In A Nutshell
“Bug chasing” is a term used to describe a person who pursues sex with an HIV-infected individual. It is classified as a form of self-harm and has been reported in gay communities. In some cases, people seek out AIDS in order to fit in, please a sexual partner, or simply for thrills. To date, it is not fully understood why people do this or how to prevent it.
The Whole Bushel
In 2009, Rolling Stone Magazine published an article that suggested gay and bisexual men were actively seeking partners with HIV in order get the disease. The article described the practice as being “intensely erotic” and the “ultimate taboo and most extreme sex act left.” However, the same article has been criticized for glamorizing the subject. According to the magazine, 25 percent of all new, gay male infections in the United States may be due to bug chasing. However, the actual percentage is probably around 1–2 percent.
In the last couple years, the practice of bug chasing has started to spread over social networking and been reported by the media. Some people have even claimed that HIV will give them a better quality of life because of the medication. One individual, Nick, is quoted on Facebook: “Tested positive on 21st September and totally loving it! Wanna share with any chasers, CD4 is 971, VL 100,000 – nice and toxic!”

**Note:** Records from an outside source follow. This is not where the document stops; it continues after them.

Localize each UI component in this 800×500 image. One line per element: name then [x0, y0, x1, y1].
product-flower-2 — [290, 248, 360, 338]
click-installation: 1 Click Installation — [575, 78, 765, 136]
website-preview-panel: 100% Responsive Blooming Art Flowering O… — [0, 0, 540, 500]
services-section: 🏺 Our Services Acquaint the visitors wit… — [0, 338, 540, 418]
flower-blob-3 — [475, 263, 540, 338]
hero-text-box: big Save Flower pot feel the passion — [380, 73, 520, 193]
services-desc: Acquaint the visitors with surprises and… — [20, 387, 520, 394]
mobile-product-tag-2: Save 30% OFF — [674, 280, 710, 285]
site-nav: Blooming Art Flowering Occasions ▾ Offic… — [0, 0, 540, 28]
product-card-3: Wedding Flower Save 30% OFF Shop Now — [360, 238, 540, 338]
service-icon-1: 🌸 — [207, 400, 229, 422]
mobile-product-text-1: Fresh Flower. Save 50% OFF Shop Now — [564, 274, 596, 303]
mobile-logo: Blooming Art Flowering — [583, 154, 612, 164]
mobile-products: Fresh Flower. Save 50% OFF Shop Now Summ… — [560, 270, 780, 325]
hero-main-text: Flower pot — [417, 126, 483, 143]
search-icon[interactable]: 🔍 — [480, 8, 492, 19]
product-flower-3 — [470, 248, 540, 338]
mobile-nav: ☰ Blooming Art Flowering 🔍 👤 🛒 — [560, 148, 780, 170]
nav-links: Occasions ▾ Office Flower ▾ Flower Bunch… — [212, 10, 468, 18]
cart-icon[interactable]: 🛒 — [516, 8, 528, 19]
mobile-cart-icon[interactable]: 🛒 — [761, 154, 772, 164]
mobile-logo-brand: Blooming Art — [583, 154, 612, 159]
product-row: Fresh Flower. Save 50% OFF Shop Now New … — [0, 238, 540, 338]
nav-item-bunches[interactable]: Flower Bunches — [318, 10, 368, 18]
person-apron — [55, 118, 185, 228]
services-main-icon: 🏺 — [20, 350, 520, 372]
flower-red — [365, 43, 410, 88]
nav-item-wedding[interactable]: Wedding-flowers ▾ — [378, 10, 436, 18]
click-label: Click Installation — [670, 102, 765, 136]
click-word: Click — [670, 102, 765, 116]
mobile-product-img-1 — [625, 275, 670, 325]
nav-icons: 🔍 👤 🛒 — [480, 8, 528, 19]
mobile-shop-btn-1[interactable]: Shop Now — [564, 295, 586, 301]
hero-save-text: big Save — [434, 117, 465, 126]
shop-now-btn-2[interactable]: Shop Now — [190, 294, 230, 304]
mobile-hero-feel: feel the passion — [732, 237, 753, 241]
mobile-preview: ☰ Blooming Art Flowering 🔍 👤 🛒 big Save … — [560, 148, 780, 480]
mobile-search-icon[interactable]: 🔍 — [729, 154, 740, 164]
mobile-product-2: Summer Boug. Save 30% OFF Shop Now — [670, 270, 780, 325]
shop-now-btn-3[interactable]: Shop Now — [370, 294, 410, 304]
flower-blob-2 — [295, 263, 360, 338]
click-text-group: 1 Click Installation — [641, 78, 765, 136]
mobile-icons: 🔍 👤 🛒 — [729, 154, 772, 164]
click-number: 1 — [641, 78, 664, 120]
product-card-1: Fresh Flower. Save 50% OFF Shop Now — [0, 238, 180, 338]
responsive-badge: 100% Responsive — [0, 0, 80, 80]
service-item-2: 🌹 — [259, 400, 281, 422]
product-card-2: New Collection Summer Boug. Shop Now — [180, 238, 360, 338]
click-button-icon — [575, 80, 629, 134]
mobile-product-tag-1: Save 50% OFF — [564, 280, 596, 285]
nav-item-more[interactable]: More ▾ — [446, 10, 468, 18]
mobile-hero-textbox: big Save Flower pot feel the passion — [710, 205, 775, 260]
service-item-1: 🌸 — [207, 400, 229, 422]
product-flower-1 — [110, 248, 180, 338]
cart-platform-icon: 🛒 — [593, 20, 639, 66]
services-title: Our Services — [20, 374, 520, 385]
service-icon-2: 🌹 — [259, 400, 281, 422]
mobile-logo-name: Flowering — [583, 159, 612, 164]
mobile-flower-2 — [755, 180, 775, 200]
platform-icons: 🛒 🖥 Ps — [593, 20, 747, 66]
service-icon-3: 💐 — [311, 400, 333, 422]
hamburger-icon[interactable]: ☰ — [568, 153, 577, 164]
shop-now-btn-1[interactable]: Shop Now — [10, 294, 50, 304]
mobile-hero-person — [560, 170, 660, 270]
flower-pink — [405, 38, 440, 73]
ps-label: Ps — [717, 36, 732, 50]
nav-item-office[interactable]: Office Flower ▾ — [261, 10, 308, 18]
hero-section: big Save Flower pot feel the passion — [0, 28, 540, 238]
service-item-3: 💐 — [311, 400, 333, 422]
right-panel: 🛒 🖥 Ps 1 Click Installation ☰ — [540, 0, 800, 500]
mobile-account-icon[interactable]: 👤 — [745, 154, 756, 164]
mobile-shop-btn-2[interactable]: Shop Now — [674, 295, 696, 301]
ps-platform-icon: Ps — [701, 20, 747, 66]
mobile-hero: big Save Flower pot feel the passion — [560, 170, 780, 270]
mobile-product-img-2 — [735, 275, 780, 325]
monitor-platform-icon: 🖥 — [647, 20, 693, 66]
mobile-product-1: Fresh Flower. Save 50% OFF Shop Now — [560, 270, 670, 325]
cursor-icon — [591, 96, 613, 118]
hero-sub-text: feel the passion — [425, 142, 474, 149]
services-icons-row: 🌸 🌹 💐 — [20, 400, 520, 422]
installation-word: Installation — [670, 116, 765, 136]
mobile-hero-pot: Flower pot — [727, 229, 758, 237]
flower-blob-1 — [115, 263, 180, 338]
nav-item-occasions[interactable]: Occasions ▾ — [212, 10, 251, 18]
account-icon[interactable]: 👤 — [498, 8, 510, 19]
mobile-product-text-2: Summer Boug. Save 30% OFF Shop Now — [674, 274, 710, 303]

Simon Prytherch, of the Elton John Aids Foundation has tried to educate people on bug chasing and said: “This practice is very scary and highly irresponsible. What we are seeing are cases of treatment failure and then rapid decline in health.” Despite the danger, people continue to seek AIDS in certain situations. A bug party is an event that involves a large collection of HIV-positive men having intercourse with one uninfected man, or a large collection of clean individuals and one HIV-positive man. Dr. Gerald Schoenewolf has said of bug chasers: “They want to feel accepted and a part of something.”